#### TASK DETAILS:
Retype each entry exactly. Skip any pictures.

#### DATA SECTION:
+---+

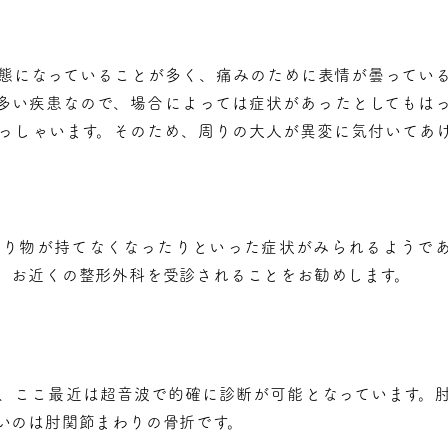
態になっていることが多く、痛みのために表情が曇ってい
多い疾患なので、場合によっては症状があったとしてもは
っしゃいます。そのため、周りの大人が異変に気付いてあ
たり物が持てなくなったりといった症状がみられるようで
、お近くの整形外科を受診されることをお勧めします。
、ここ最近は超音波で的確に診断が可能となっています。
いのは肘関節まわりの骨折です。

+---+

#### RESPONSE TO THE EXERCISE:
態になっていることが多く、痛みのために表情が曇ってい
多い疾患なので、場合によっては症状があったとしてもは
っしゃいます。そのため、周りの大人が異変に気付いてあ
たり物が持てなくなったりといった症状がみられるようで
、お近くの整形外科を受診されることをお勧めします。
、ここ最近は超音波で的確に診断が可能となっています。
いのは肘関節まわりの骨折です。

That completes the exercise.